**Work to be completed:** Every line below is to be set down again exactly; any image stays out.

**Input material:**

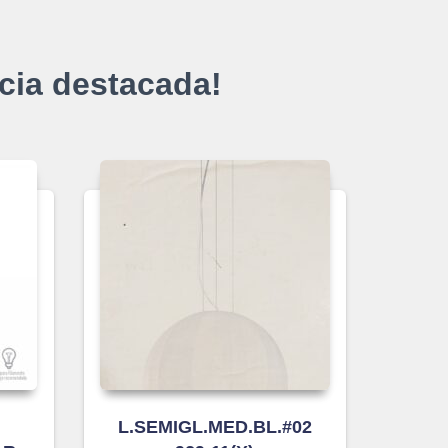
cia destacada!
L.SEMIGL.MED.BL.#02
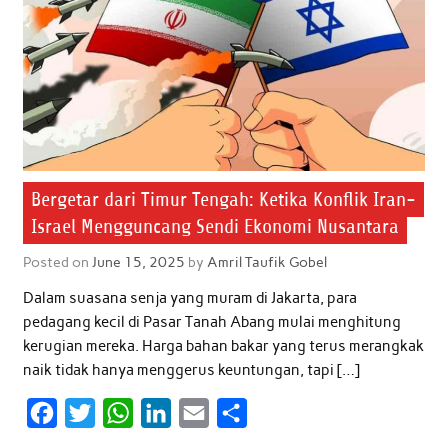
Bergetar dari Timur Tengah: Ketika Konflik Iran-
Israel Mengguncang Sendi Ekonomi Nusantara
Posted on
June 15, 2025
by
Amril Taufik Gobel
Dalam suasana senja yang muram di Jakarta, para
pedagang kecil di Pasar Tanah Abang mulai menghitung
kerugian mereka. Harga bahan bakar yang terus merangkak
naik tidak hanya menggerus keuntungan, tapi […]
F
T
W
L
E
S
a
w
h
i
m
h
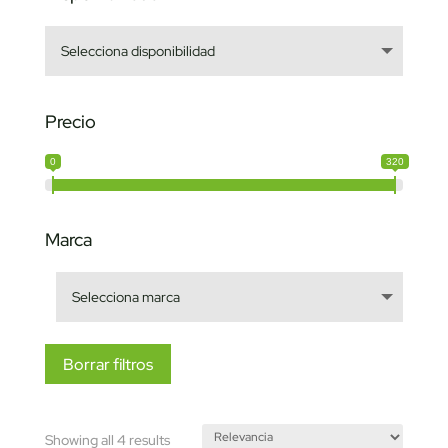
Precio
0
320
Marca
Borrar filtros
Sorted
Showing all 4 results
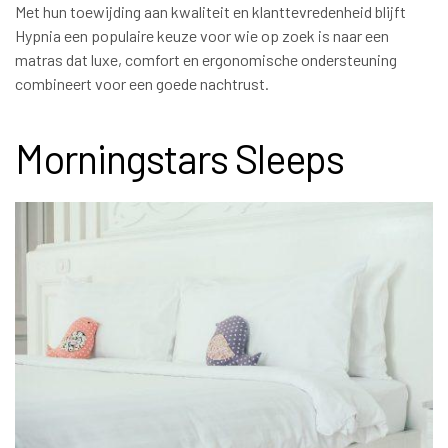
Met hun toewijding aan kwaliteit en klanttevredenheid blijft
Hypnia een populaire keuze voor wie op zoek is naar een
matras dat luxe, comfort en ergonomische ondersteuning
combineert voor een goede nachtrust.
Morningstars Sleeps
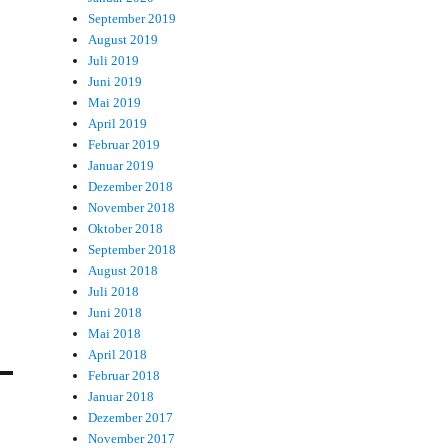
September 2019
August 2019
Juli 2019
Juni 2019
Mai 2019
April 2019
Februar 2019
Januar 2019
Dezember 2018
November 2018
Oktober 2018
September 2018
August 2018
Juli 2018
Juni 2018
Mai 2018
April 2018
Februar 2018
Januar 2018
Dezember 2017
November 2017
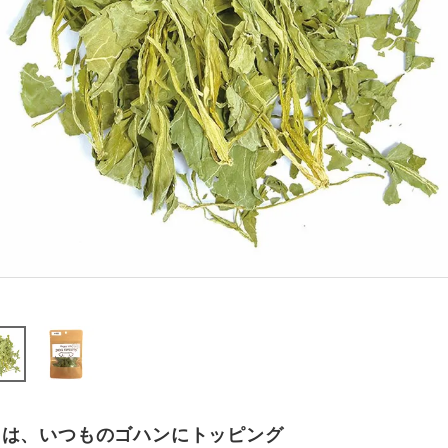
日は、いつものゴハンにトッピング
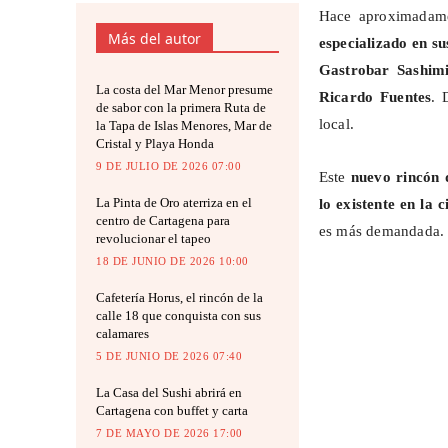
Hace aproximadam
Más del autor
especializado en su
Gastrobar Sashimi
La costa del Mar Menor presume
Ricardo Fuentes
. 
de sabor con la primera Ruta de
local.
la Tapa de Islas Menores, Mar de
Cristal y Playa Honda
9 DE JULIO DE 2026 07:00
Este
nuevo rincón 
La Pinta de Oro aterriza en el
lo existente en la 
centro de Cartagena para
es más demandada.
revolucionar el tapeo
18 DE JUNIO DE 2026 10:00
Cafetería Horus, el rincón de la
calle 18 que conquista con sus
calamares
5 DE JUNIO DE 2026 07:40
La Casa del Sushi abrirá en
Cartagena con buffet y carta
7 DE MAYO DE 2026 17:00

**Answer section:**
cia destacada!
L.SEMIGL.MED.BL.#02
Bergetar dari Timur Tengah: Ketika Konflik Iran-
Israel Mengguncang Sendi Ekonomi Nusantara
Posted on
June 15, 2025
by
Amril Taufik Gobel
Dalam suasana senja yang muram di Jakarta, para
pedagang kecil di Pasar Tanah Abang mulai menghitung
kerugian mereka. Harga bahan bakar yang terus merangkak
naik tidak hanya menggerus keuntungan, tapi […]
F
T
W
L
E
S
a
w
h
i
m
h
Precio
0
320
Marca
Borrar filtros
Sorted
Showing all 4 results
Met hun toewijding aan kwaliteit en klanttevredenheid blijft
Hypnia een populaire keuze voor wie op zoek is naar een
matras dat luxe, comfort en ergonomische ondersteuning
combineert voor een goede nachtrust.
Morningstars Sleeps
September 2019
August 2019
Juli 2019
Juni 2019
Mai 2019
April 2019
Februar 2019
Januar 2019
Dezember 2018
November 2018
Oktober 2018
September 2018
August 2018
Juli 2018
Juni 2018
Mai 2018
April 2018
Februar 2018
Januar 2018
Dezember 2017
November 2017
日は、いつものゴハンにトッピング
Hace aproximadam
Más del autor
especializado en su
Gastrobar Sashimi
La costa del Mar Menor presume
Ricardo Fuentes
. 
de sabor con la primera Ruta de
local.
la Tapa de Islas Menores, Mar de
Cristal y Playa Honda
9 DE JULIO DE 2026 07:00
Este
nuevo rincón 
La Pinta de Oro aterriza en el
lo existente en la 
centro de Cartagena para
es más demandada.
revolucionar el tapeo
18 DE JUNIO DE 2026 10:00
Cafetería Horus, el rincón de la
calle 18 que conquista con sus
calamares
5 DE JUNIO DE 2026 07:40
La Casa del Sushi abrirá en
Cartagena con buffet y carta
7 DE MAYO DE 2026 17:00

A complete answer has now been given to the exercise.